After fixation, tibias were cut into two halves with a saw. Alternately, these halves were divided in two groups: the first group was composed of four proximal halves of even tibias and four distal halves of odd tibias; the second group was composed of four distal halves of even tibias and four proximal halves of odd tibias. The first group was left nondecalcified, dehydrated in a graded series, from 70% to 100%, of ethanol, and embedded in poly(methylmethacrylate) (PMMA) resin. These PMMA-embedded specimens were partly processed to thin (∼15 μm) and partly to thick (∼0.5 cm) sections using an inner circular saw microtome (SP 1600; Leica). The thin processed sections were mounted by groups of three on specimen glass slides. These sections were stained with methylene blue and basic fuchsin. This group was marked as PMMA group. Thick sections were ground with a polishing machine (MetaServ 250; Buehler) and SiC paper up to #4000 and then sputter-coated with gold–palladium (Denton Vacuum Desk III). This group was marked as the SEM group. The second group was decalcified with a specific-purpose apparatus (TDE 30; Sakura), dehydrated in a graded series of ethanol, and embedded in paraffin. These paraffin-embedded specimens were processed to thin sections (∼6 μm) using a standard microtome (RM 2165; Leica). Sections were mounted by pairs on specimen glass slides. Of each specimen, six sections were stained with the elastic van Gieson (EVG) stain and six were stained with hematoxylin and eosin (HE) stain. These sections were marked as EVG and HE group, respectively. All sections were cut perpendicular to the long axis of the tibia.

Image analysis

Images of PMMA, EVG, and HE group sections were acquired by optical light microscopy (ImagerZ1; Zeiss) with a 5× magnification. Images of SEM group sections were obtained by high-resolution SEM (LEO 1450VP; Zeiss). Images of the sections were acquired using the BS mode at 15 kV and a magnification of 40×. After image acquisition, quantitative evaluation of the region of interest (ROI), that is, the area of the medullar cavity delineated by cortical bone, was performed using an image analysis system (Leica Qwin; Leica) with custom-made programs. No special algorithms were used or created. PMMA, EVG, and HE sections were assessed by color differences according to the stain used, and SEM sections were evaluated according to their level of grey color.

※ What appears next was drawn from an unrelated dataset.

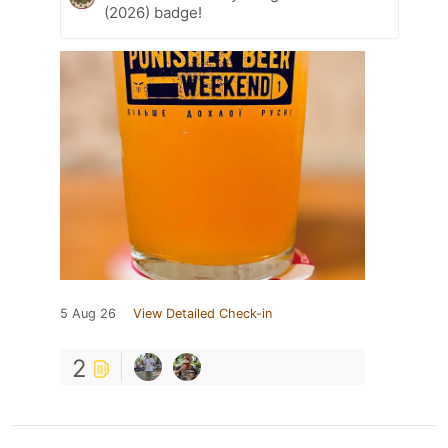
(2026) badge!
5 Aug 26
View Detailed Check-in
2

Total bone ingrowth was expressed as a percentage using the surface area of bone detected inside the ROI divided by the total surface area of the ROI. For statistical analysis, a total of three sections of each of eight half tibias (n=24) for each procedure, that is, SEM, PMMA, EVG, and HE, were processed.

Statistical analysis

The data were statistically analyzed using a one-way ANOVA, with a post hoc Tukey test, and a Mood's Median test (Origin Pro8; Originlab). Results were considered statistically significant at p<0.05.

Results

Figure 1 shows representative images of the obtained results using the different procedures. SEM procedure allowed, by the difference in gray level, the discrimination of the bone ingrowth into the CPC as present in the medullar cavity. In the paraffin sections, depending on the staining used, an even clearer difference between the bone, CPC, and nonmineralized tissue could be perceived. A very evident difference between these structures was obtained with EVG staining. HE staining created a nuance of pink that made the bone and nonmineralized tissue harder to discriminate. PMMA sections were found to be more difficult to evaluate compared to SEM and paraffin sections. PMMA sections did not allow an accurate discrimination for bone ingrowth into the CPC material. In the PMMA sections, the CPC seemed to be even less porous after 8 weeks of implantation compared to the EVG and HE paraffin sections.

FIG. 1.

Images of cross sections of samples acquired/stained with (a) scanning electron microscopy (SEM), (b) methylene blue and basic fuchsine (PMMA), (c) elastic van Gieson (EVG), and (d) hematoxylin and eosin (HE).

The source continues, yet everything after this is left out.